Precision medicine held back by lack of understanding biological systems

Wednesday, July 5, 2017
News
And that is why precision medicine doesn’t yet deliver on its promises. That’s at least what John Quackenbush believes. The professor at the Dana-Farber Cancer Institute and director of its Center for Cancer Computational Biology was interviewed by MedCityNews head of his keynote presentation at a upcoming MedCity conference in Philadelphia. 

Over-simplification of precision medicine

Quackenbush discussed the over-simplification of precision medicine and what’s required for science to progress to the next level. In short: while data may be king when it comes to precision medicine, it’s nothing without biology as its pragmatic queen.

“A lot of the precision medicine we’ve been doing in oncology has really been focused on identifying individual mutations or individual variations of the genome, like HER-2 amplification, and matching patients based on the presence or absence of those single alterations to a therapy,” Quackenbush explained. 

Lack of knowledge

While it shows the scientific understanding of the molecular underpinnings of cancer, it also shows how little we truly know. Many targeted therapies only work a fraction of the time. Even the most successful drugs of this new era, like checkpoint inhibitors, don’t universally work as expected. Often, this is the result of how precision medicine is implemented: by taking a very simplistic view of how biological systems function.

In oncology researchers and medical professionals are starting to understand this. Other fields will follow, Quackenbush says. “I think they’re all going to come to the same point in really recognizing that single mutations or single genomic alterations are only really getting us part of the way to a solution.”

Hype: integrating phenotypic data into genomic databases

The new hype is integration of phenotypic data into genomic databases, or tracking the physical characteristics of patients and their tumours over time, not simply making projections from their genomes. The greatest source of this information is medical records, which have recently been digitized in the U.S.

While Quackenbush sees a role for this data, he’s cautious about reading too much into it. “I think it all has to go together. It would be great to pull more data out of EHRs. The problem with most of them is that they’re not designed for research. They’re not even really designed for patient care; they’re designed for reimbursement.”

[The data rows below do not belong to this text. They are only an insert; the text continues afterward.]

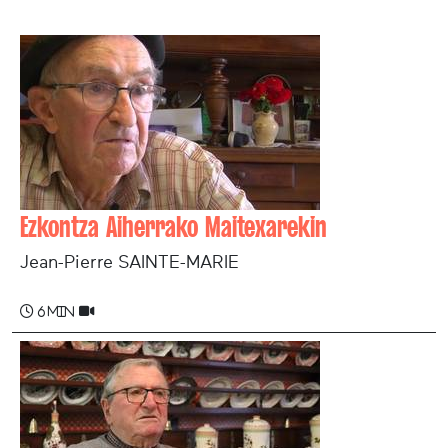
Ezkontza Aiherrako Maitexarekin
Jean-Pierre SAINTE-MARIE
6 min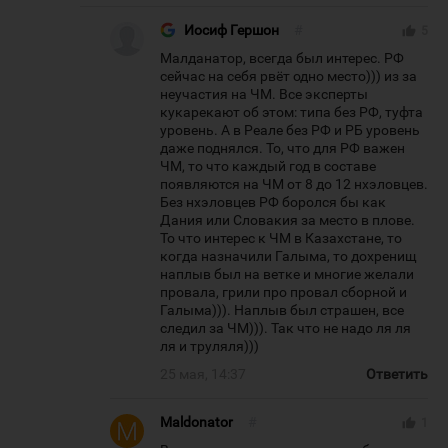
Иосиф Гершон
#
thumb_up
5
Малданатор, всегда был интерес. РФ
сейчас на себя рвёт одно место))) из за
неучастия на ЧМ. Все эксперты
кукарекают об этом: типа без РФ, туфта
уровень. А в Реале без РФ и РБ уровень
даже поднялся. То, что для РФ важен
ЧМ, то что каждый год в составе
появляются на ЧМ от 8 до 12 нхэловцев.
Без нхэловцев РФ боролся бы как
Дания или Словакия за место в плове.
То что интерес к ЧМ в Казахстане, то
когда назначили Галыма, то дохренищ
наплыв был на ветке и многие желали
провала, грили про провал сборной и
Галыма))). Наплыв был страшен, все
следил за ЧМ))). Так что не надо ля ля
ля и труляля)))
25 мая, 14:37
Ответить
Maldonator
#
thumb_up
1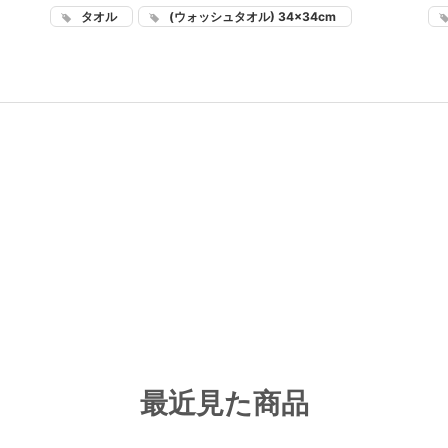
タオル
(ウォッシュタオル) 34×34cm
最近見た商品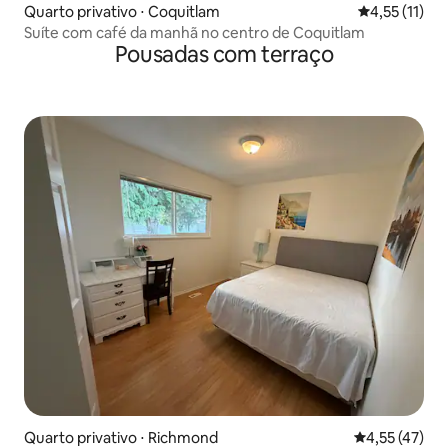
Quarto privativo ⋅ Coquitlam
4,55 de uma a
4,55 (11)
Suíte com café da manhã no centro de Coquitlam
Pousadas com terraço
Quarto privativo ⋅ Richmond
4,55 de uma a
4,55 (47)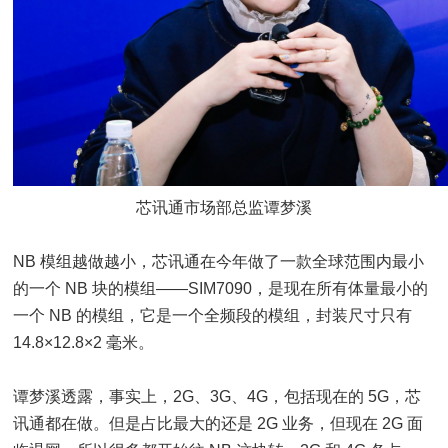
芯讯通市场部总监谭梦溪
NB 模组越做越小，芯讯通在今年做了一款全球范围内最小
的一个 NB 块的模组——SIM7090，是现在所有体量最小的
一个 NB 的模组，它是一个全频段的模组，封装尺寸只有
14.8×12.8×2 毫米。
谭梦溪透露，事实上，2G、3G、4G，包括现在的 5G，芯
讯通都在做。但是占比最大的还是 2G 业务，但现在 2G 面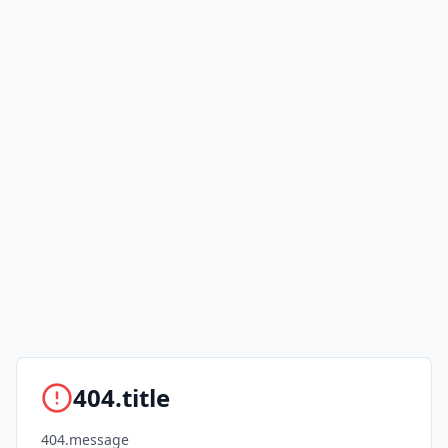
404.title
404.message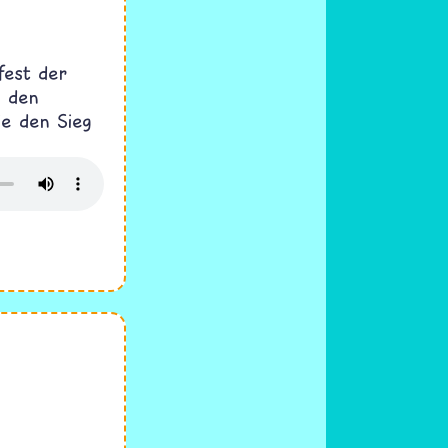
sfest der
e den
ie den Sieg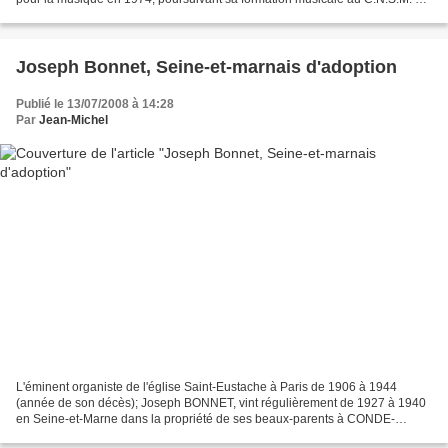
Paris (Prix de composition...
Joseph Bonnet, Seine-et-marnais d'adoption
Publié le 13/07/2008 à 14:28
Par
Jean-Michel
L'éminent organiste de l'église Saint-Eustache à Paris de 1906 à 1944
(année de son décès); Joseph BONNET, vint régulièrement de 1927 à 1940
en Seine-et-Marne dans la propriété de ses beaux-parents à CONDE-
SAINTE-LIBIAIRE, près d'Esbly, dans laquelle...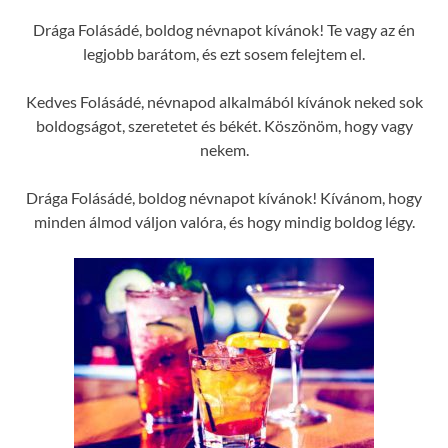
Drága Folásádé, boldog névnapot kívánok! Te vagy az én
legjobb barátom, és ezt sosem felejtem el.
Kedves Folásádé, névnapod alkalmából kívánok neked sok
boldogságot, szeretetet és békét. Köszönöm, hogy vagy
nekem.
Drága Folásádé, boldog névnapot kívánok! Kívánom, hogy
minden álmod váljon valóra, és hogy mindig boldog légy.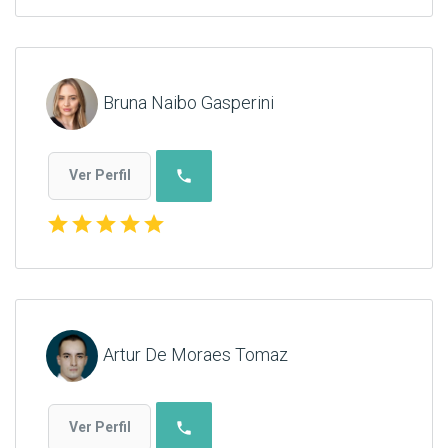
Bruna Naibo Gasperini
phone
Ver Perfil
star
star
star
star
star
Artur De Moraes Tomaz
phone
Ver Perfil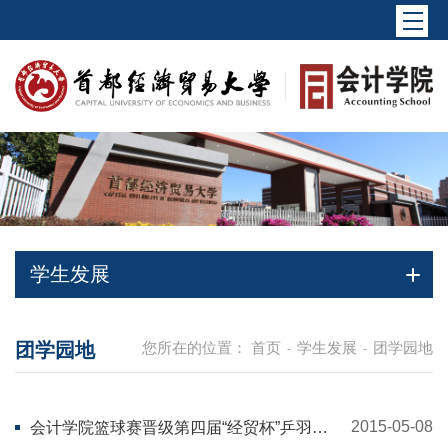
学生发展
团学园地
您所在的位置：
首页
学生发展
团学园地
-
-
2015-05-08
会计学院篮球赛晋级第四届“经贸杯”乒羽篮
比赛决赛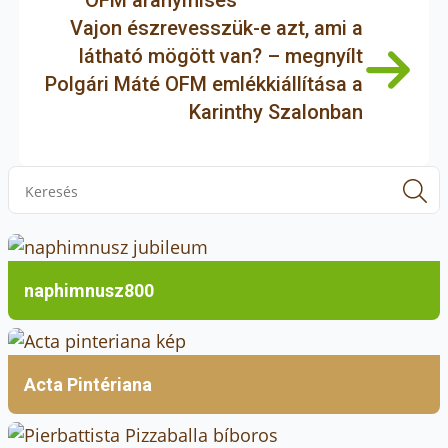
OFM aranymisés
Berze Nagy János Gimnázium tanulója.
Vajon észrevesszük-e azt, ami a
látható mögött van? – megnyílt
Polgári Máté OFM emlékkiállítása a
Karinthy Szalonban
S
f
naphimnusz800
Acta Pintériana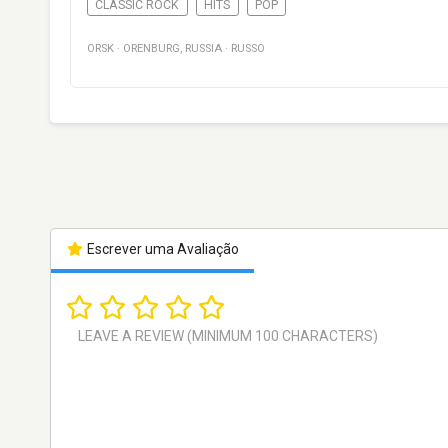
CLASSIC ROCK
HITS
POP
ORSK
·
ORENBURG
,
RUSSIA
·
RUSSO
Escrever uma Avaliação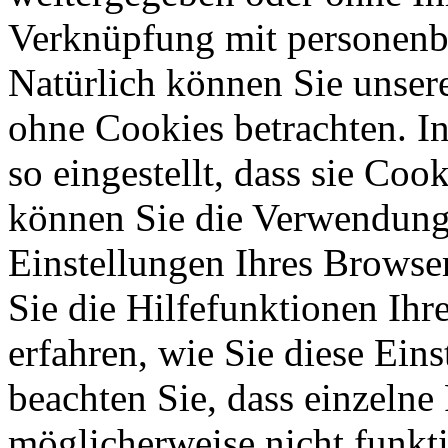
Verknüpfung mit personenbe
Natürlich können Sie unser
ohne Cookies betrachten. I
so eingestellt, dass sie Co
können Sie die Verwendung 
Einstellungen Ihres Browser
Sie die Hilfefunktionen Ihr
erfahren, wie Sie diese Ein
beachten Sie, dass einzelne
möglicherweise nicht funkti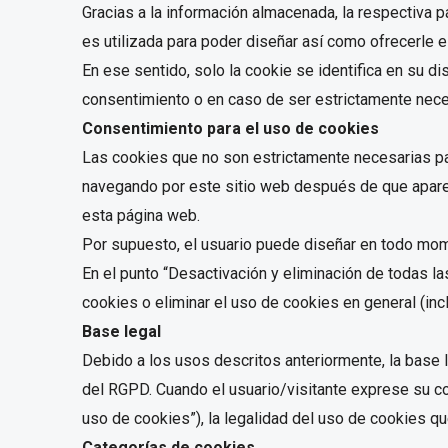
Gracias a la información almacenada, la respectiva 
es utilizada para poder diseñar así como ofrecerle 
En ese sentido, solo la cookie se identifica en su 
consentimiento o en caso de ser estrictamente necesa
Consentimiento para el uso de cookies
Las cookies que no son estrictamente necesarias pa
navegando por este sitio web después de que aparez
esta página web.
Por supuesto, el usuario puede diseñar en todo mome
En el punto “Desactivación y eliminación de todas l
cookies o eliminar el uso de cookies en general (in
Base legal
Debido a los usos descritos anteriormente, la base 
del RGPD. Cuando el usuario/visitante exprese su c
uso de cookies”), la legalidad del uso de cookies que
Categorías de cookies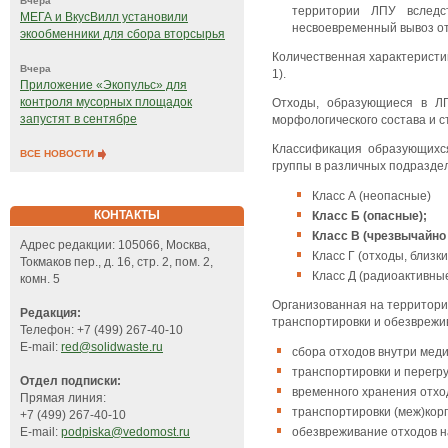
Вчера
территории ЛПУ вследс
МЕГА и ВкусВилл установили
несвоевременный вывоз отхо
экообменники для сбора вторсырья
Количественная характеристи
Вчера
1).
Приложение «Экопульс» для
контроля мусорных площадок
Отходы, образующиеся в ЛП
запустят в сентябре
морфологического состава и с
Классификация образующихся
ВСЕ НОВОСТИ
группы в различных подразде
Класс А (неопасные)
КОНТАКТЫ
Класс Б (опасные);
Класс В (чрезвычайно
Адрес редакции: 105066, Москва,
Класс Г (отходы, близк
Токмаков пер., д. 16, стр. 2, пом. 2,
Класс Д (радиоактивные 
комн. 5
Организованная на территории
Редакция:
транспортировки и обезврежи
Телефон: +7 (499) 267-40-10
E-mail:
red@solidwaste.ru
сбора отходов внутри мед
транспортировки и перегру
Отдел подписки:
временного хранения отхо
Прямая линия:
транспортировки (меж)кор
+7 (499) 267-40-10
обезвреживание отходов на
E-mail:
podpiska@vedomost.ru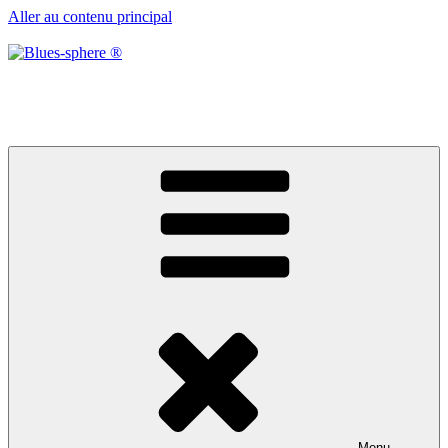
Aller au contenu principal
Blues-sphere ®
Black roots, blues et musique d’afrique
Menu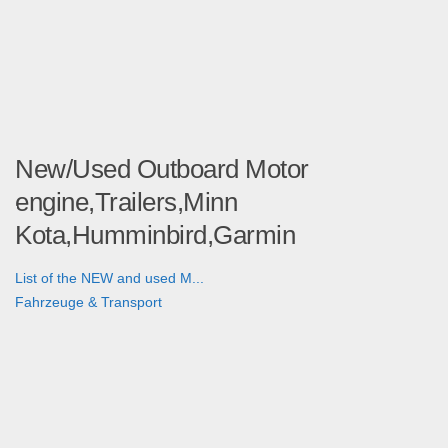
New/Used Outboard Motor
engine,Trailers,Minn
Kota,Humminbird,Garmin
List of the NEW and used M...
Fahrzeuge & Transport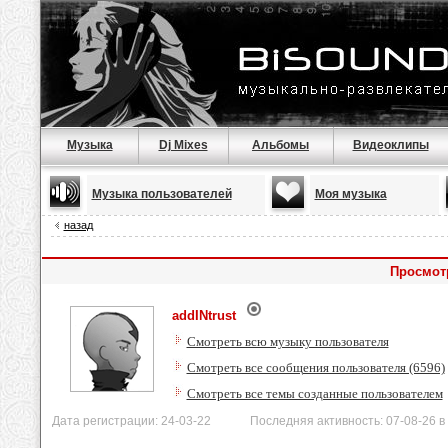
Музыка
Dj Mixes
Альбомы
Видеоклипы
Музыка пользователей
Моя музыка
назад
Просмотр
addINtrust
Смотреть всю музыку пользователя
Смотреть все сообщения пользователя (6596)
Смотреть все темы созданные пользователем
Дата регистрации: 24-03-22 Последняя активность: 07-08-26 в 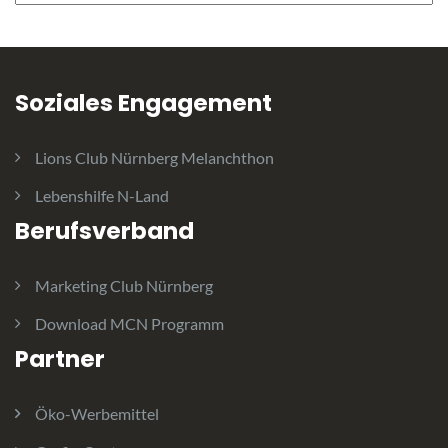
Soziales Engagement
Lions Club Nürnberg Melanchthon
Lebenshilfe N-Land
Berufsverband
Marketing Club Nürnberg
Download MCN Programm
Partner
Öko-Werbemittel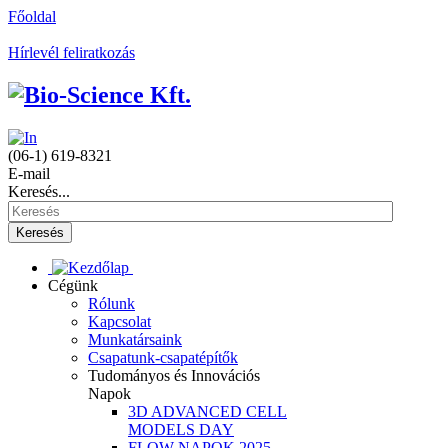
Főoldal
Hírlevél feliratkozás
(06-1) 619-8321
E-mail
Keresés...
Keresés
Cégünk
Rólunk
Kapcsolat
Munkatársaink
Csapatunk-csapatépítők
Tudományos és Innovációs
Napok
3D ADVANCED CELL
MODELS DAY
FLOW NAPOK 2025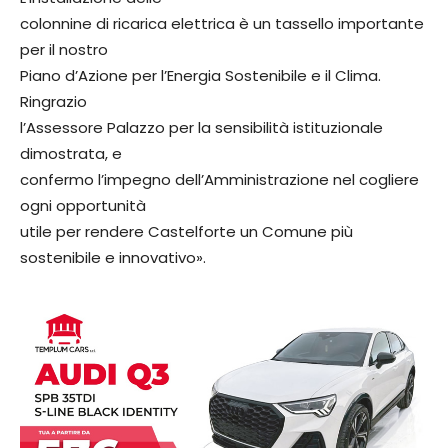
colonnine di ricarica elettrica è un tassello importante
per il nostro
Piano d’Azione per l’Energia Sostenibile e il Clima.
Ringrazio
l’Assessore Palazzo per la sensibilità istituzionale
dimostrata, e
confermo l’impegno dell’Amministrazione nel cogliere
ogni opportunità
utile per rendere Castelforte un Comune più
sostenibile e innovativo».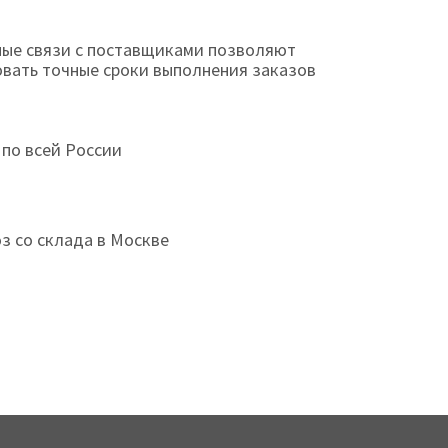
ые связи с поставщиками позволяют
овать точные сроки выполнения заказов
 по всей России
з со склада в Москве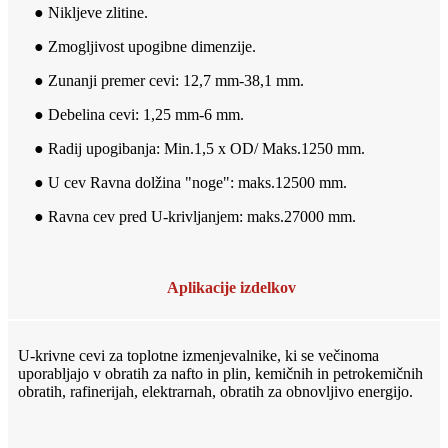
● Nikljeve zlitine.
● Zmogljivost upogibne dimenzije.
● Zunanji premer cevi: 12,7 mm-38,1 mm.
● Debelina cevi: 1,25 mm-6 mm.
● Radij upogibanja: Min.1,5 x OD/ Maks.1250 mm.
● U cev Ravna dolžina "noge": maks.12500 mm.
● Ravna cev pred U-krivljanjem: maks.27000 mm.
Aplikacije izdelkov
U-krivne cevi za toplotne izmenjevalnike, ki se večinoma
uporabljajo v obratih za nafto in plin, kemičnih in petrokemičnih
obratih, rafinerijah, elektrarnah, obratih za obnovljivo energijo.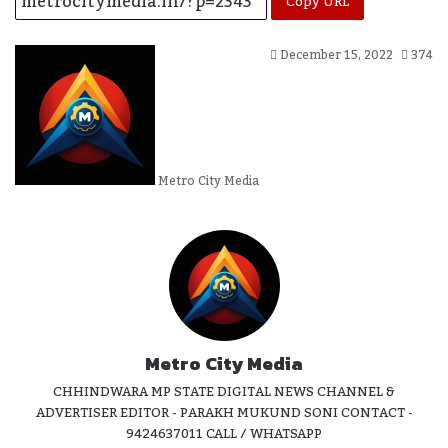
Copy URL
Send
December 15, 2022
374
An
Email
Metro City Media
Metro City Media
CHHINDWARA MP STATE DIGITAL NEWS CHANNEL &
ADVERTISER EDITOR - PARAKH MUKUND SONI CONTACT -
9424637011 CALL / WHATSAPP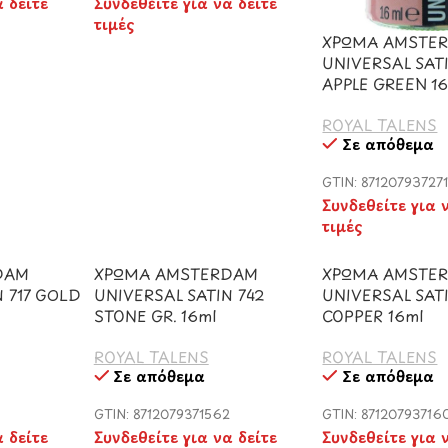
α δείτε
Συνδεθείτε για να δείτε
τιμές
ΧΡΩΜΑ AMSTE
UNIVERSAL SAT
APPLE GREEN 1
ROYAL TALENS
Σε απόθεμα
GTIN: 87120793727
Συνδεθείτε για 
τιμές
DAM
ΧΡΩΜΑ AMSTERDAM
ΧΡΩΜΑ AMSTE
 717 GOLD
UNIVERSAL SATIN 742
UNIVERSAL SAT
STONE GR. 16ml
COPPER 16ml
ROYAL TALENS
ROYAL TALENS
Σε απόθεμα
Σε απόθεμα
5
GTIN: 8712079371562
GTIN: 87120793716
α δείτε
Συνδεθείτε για να δείτε
Συνδεθείτε για 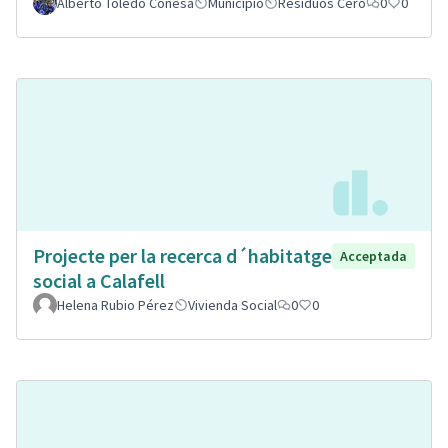
Alberto Toledo Conesa
Municipio
Residuos Cero
0
0
Projecte per la recerca d´habitatge
Acceptada
social a Calafell
Helena Rubio Pérez
Vivienda Social
0
0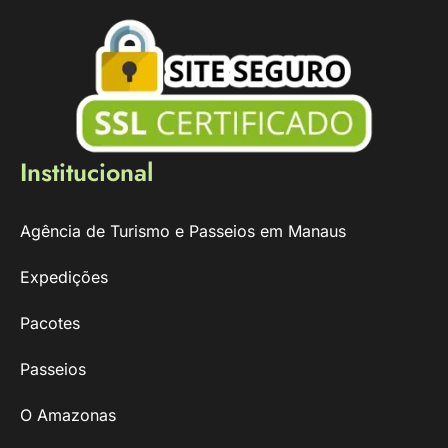
Institucional
Agência de Turismo e Passeios em Manaus
Expedições
Pacotes
Passeios
O Amazonas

It’s a challenge to extract information at a macro scale, without losing the context of the data and a firm grasp of its limitations. Often scientists lose their necessary critical viewpoint and take way too big leaps. When medical data is interpreted in an agnostic way, scientists run into the problem of over-fitting or under-fitting their models. Or they build models that find correlations that lack real world value or relevance.

Complexity of human biology front of mind

To gain real biological insights, Quackenbush states the complexity of human biology needs to be front of mind as huge volumes of data are analysed. “I see great promise in the future, but only if we’re bold about how we tackle these biological systems.”